Chaturvedi sama sekali tidak menyesal atas tindakannya yang dituduh sering menjadikan umat Islam sebagai target dalam lagu-lagunya.
“Jika saya memohon dengan melipat tangan untuk mendapatkan hak saya, apakah Anda setuju? Anda tidak akan setuju. Jadi kami harus provokatif, bukan begitu?”
Upendra Rana juga adalah pencipta lagu serupa di Dadri, dekat Delhi.
Misinya adalah “meluruskan” sejarah dan lagu-lagunya berisi pujaan terhadap para ksatria Hindu yang menurut penguasa Muslim adalah penjahat.
“Banyak hal benar telah disembunyikan, sementara kebohongan dipaksakan ke kami,” klaimnya ketika merujuk pada pelajaran sejarah di sekolah.
Baca juga:
Rana mengaku mendapat penghasilan tetap dari video-video yang dia unggah ke YouTube.
“Kami mendatangkan mata uang asing ke India. YouTube membayar dalam dollar,” ujarnya sembari menunjuk piagam YouTube Silver Play Button yang bersanding dengan foto-foto para ksatria Hindu di dinding.
Sejak Rana beralih dari menciptakan lagu rohani dan asmara ke lagu-lagu “sejarah”, dia menjadi semacam bintang di Dadri.
Di YouTube, dia telah meraih hampir 400.000 pelanggan dan banyak video lagu-lagunya disaksikan jutaan kali.
Rana mengaku hanya merogoh kocek sebanyak 8.000 rupee (sekitar Rp1,5 juta) untuk memproduksi sebuah video music.
Selain punya peranti untuk merekam dan mengedit video, Rana memiliki tim sendiri yang beranggotakan seorang juru kamera dan seorang editor.
Penulis sekaligus analis politik, Nilanjan Mukhopadhyay, mengatakan bahwa tren menjadikan musik sebagai senjata terhadap kaum minoritas sudah berlangsung pada masa lalu. Dia mencontohkan peletakan batu fondasi di Ayodhya pada 1989 diselenggarakan kelompok sayap kanan Vishwa Hindu Parishad (VHP) yang berujung pada penghancuran Masjid Babri pada 1992.
“Sebelum itu, industri kaset audio bangkit. Isinya lagu-lagu keagamaan dan slogan provokatif yang berkaitan dengan topik Ram Janmabhoomi [umat Hindu meyakini Ayodhya adalah tempat kelahiran Rama] dan kaset-kaset ini dipakai untuk memobilisasi khalayak,” paparnya.
Baca juga:
Selang tiga dekade kemudian, lagu-lagu semacam itu bangkit lagi.

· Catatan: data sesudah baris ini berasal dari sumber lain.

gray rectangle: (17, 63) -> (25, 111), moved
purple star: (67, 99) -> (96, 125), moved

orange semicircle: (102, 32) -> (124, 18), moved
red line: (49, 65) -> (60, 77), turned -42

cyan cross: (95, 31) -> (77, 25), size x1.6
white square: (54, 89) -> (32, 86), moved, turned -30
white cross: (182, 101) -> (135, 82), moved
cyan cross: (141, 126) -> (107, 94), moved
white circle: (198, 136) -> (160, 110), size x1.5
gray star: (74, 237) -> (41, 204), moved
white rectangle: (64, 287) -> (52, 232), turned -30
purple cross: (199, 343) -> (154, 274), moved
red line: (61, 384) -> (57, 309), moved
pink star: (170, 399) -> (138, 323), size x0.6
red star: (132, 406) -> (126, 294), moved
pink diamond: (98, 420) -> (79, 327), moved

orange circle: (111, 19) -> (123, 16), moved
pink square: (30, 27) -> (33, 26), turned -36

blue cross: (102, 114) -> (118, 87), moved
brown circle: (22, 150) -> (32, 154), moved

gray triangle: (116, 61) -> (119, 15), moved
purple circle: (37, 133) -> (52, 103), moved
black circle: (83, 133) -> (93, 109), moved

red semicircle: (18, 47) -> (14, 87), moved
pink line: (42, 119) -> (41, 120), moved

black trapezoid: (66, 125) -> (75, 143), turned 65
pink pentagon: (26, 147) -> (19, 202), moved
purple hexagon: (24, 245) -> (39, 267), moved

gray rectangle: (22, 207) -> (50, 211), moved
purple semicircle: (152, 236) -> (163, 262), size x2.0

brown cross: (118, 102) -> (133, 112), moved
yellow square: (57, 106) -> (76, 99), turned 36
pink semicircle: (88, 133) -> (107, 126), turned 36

Lirik-liriknya jelas menargetkan siapa, antara lain: “jika kamu ingin hidup di India, belajar katakan Vande Mataram (“Saya menyanjungmu, Ibu”)…dan belajar hidup dalam batasan-batasanmu” serta “berpikir umat Hindu lemah adalah kesalahan musuh”.
Lagu seperti itu diakui kelompok-kelompok sayap kanan membantu “mengerahkan” kader mereka.
“Kaum muda menyukai lagu-lagu ini karena membangkitkan antusiasme dan moral mereka,” ujar Pinky Chaudhary yang mengepalai kelompok sayap kanan Hindu Raksha Dal.
Dia berdalih lagu-lagu semacam itu membantu menciptakan kesadaran kaum muda.
Ambil contoh Vijay Yadav. Dia adalah seorang seniman lukis yang saat ini menempuh studi di Lalit Kala Akademi, yaitu akademi seni nasional India. Pria berusia 23 tahun itu mengaku menyukai musik semacam itu.
“Saya tiba-tiba merasakan aliran energi ketika saya mendengar lagu-lagu ini. Lagu-lagu ini mengingatkan saya pada hal-hal yang membuat kami tunduk pada suatu masa dan ke mana kini kami harus mencapai,” kata Vijay.
“Aliran energi” secara mendadak itulah yang diyakini muncul pada April lalu, manakala bentrokan berdarah berlangsung saat festival-festival keagamaan Hindu di sejumlah negara bagian.
Dalam rentetan insiden itu, lagu-lagu berisi hinaan diputar melalui pelantang suara dalam proses keagamaan Hindu dekat wilayah permukiman komunitas Muslim.
Lagu-lagu provokatif yang diputar, antara lain lagu ciptaan Sandeep Chaturvedi. Beberapa pihak bahkan menuduh lagu-lagu tersebut berperan dalam memicu aksi kekerasan saat itu.
Chaturvedi membantah tuduhan ini.
“Saya hanya berupaya menciptakan kesadaran melalui musik saya. Tiada yang muncul dari cinta. Kami harus berjuang dan merebut apa yang menjadi milik kami.”